I have a <turbo-frame>
and when I submit form it gets replaced. So far it is great and magical.
But if my server returns 500 (I have an unexpected error) Turbo replaces my frame with empty frame and writes ts to console: Response has no matching <turbo-frame id="some-frame"> element
.
Is there any way to render response in this case? I want to show user that my site borked and render generic error message that my server side created.
5 Likes
I have been wondering this same question. @AdamLuczynski Did you find a solution? I would love for others to chime in
I think this regards to the general question: how to intercept a response in a turbo frame? In my case, I wanted to intercept the 401 unauthorized. This is my solution .
1 Like
I was able to catch and process a 500 error using the event.detail.success
value of the submit-end
event. Here’s a video demonstrating:
tleish
December 3, 2021, 2:02pm
#5
You may be interested in following the progress of this MR:
hotwired:main
← seanpdoyle:missing-frame-in-response
opened 08:31PM - 14 Nov 21 UTC
Closes [hotwired/turbo#432][]
Follow-up to [hotwired/turbo#94][]
Follow-up to … [hotwired/turbo#31][]
When a response from _within_ a frame is missing a matching frame, fire
the `turbo:frame-missing` event.
There is an existing [contract][] that dictates a request from within a
frame stays within a frame.
However, if an application is interested in reacting to a response
without a frame, dispatch a `turbo:frame-missing` event. The event's
`target` is the `FrameElement`, and the `detail` contains the response
instance under the `fetchResponse:` key.
Event listeners for `turbo:frame-missing` can invoke call
`event.preventDefault()`, then call `Turbo.visit(event.detail.fetchResponse)`.

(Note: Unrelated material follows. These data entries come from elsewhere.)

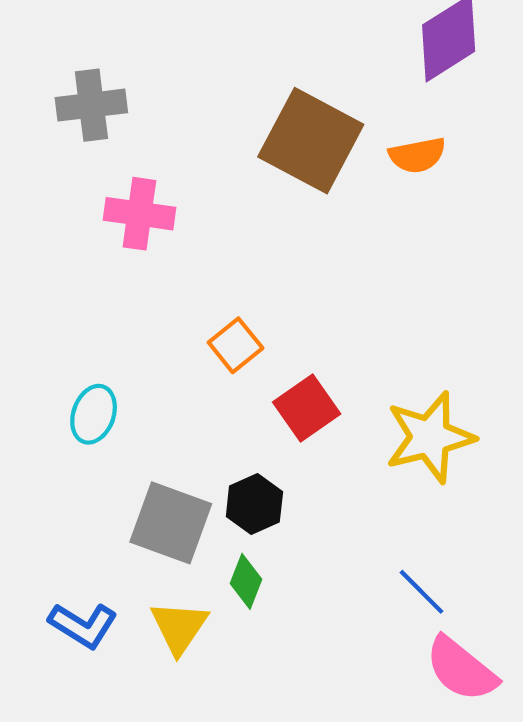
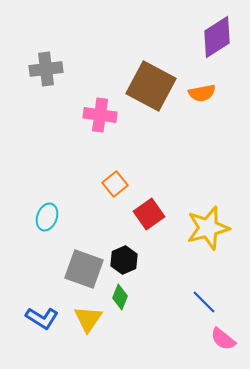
pink cross: (139, 214) -> (100, 115), moved
pink semicircle: (461, 669) -> (223, 339), size x0.7

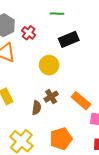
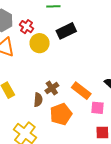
yellow circle: (49, 65) -> (40, 43), moved
orange pentagon: (61, 139) -> (61, 114), moved

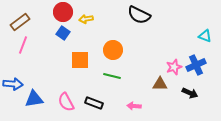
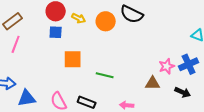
yellow arrow: (86, 19) -> (79, 18), turned -144
blue square: (63, 33) -> (56, 32), turned -32
orange circle: (113, 50) -> (106, 21), moved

The call to `Turbo.visit(fetchResponse)` also
accepts `Partial<VisitOptions>` as an optional argument:
```js
addEventListener("turbo:frame-missing", (event) => {
const { target, detail: { fetchResponse } } = event
// the details of `shouldRedirectOnMissingFrame(element: FrameElement, fetchResponse: FetchResponse)`
// are up to the application to decide
if (shouldRedirectOnMissingFrame(target, fetchResponse)) {
event.preventDefault()
Turbo.visit(event.detail.fetchResponse)
}
})
```
The event listener is also a good opportunity to change the
`<turbo-frame>` element itself to prevent future missing responses.
For example, if the reason the frame is missing is access (an expired
session, for example), the call to `Turbo.visit()` can be made with `{ action:
"replace" }` to remove the current page from Turbo's page history.
Similarly, if the reason for the missing frame is particular to the page
referenced by the element's `[src]` attribute, this is an opportunity to
change that attribute (calling `event.target.removeAttribute("src")`,
for example) before navigating away so that re-visiting the page by
navigating backward in the Browser's history doesn't automatically load
the frame and re-trigger another `turbo:frame-missing` event.
[contract]: https://github.com/hotwired/turbo/issues/94#issuecomment-756968205
[hotwired/turbo#432]: https://github.com/hotwired/turbo/issues/432
[hotwired/turbo#94]: https://github.com/hotwired/turbo/issues/94
[hotwired/turbo#31]: https://github.com/hotwired/turbo/issues/31
Treat response `turbo-frame[disabled]` as missing
===
When a response body has a `turbo-frame` element with an `[id]` that
matches the requesting frame, ignore it if it's `[disabled]`.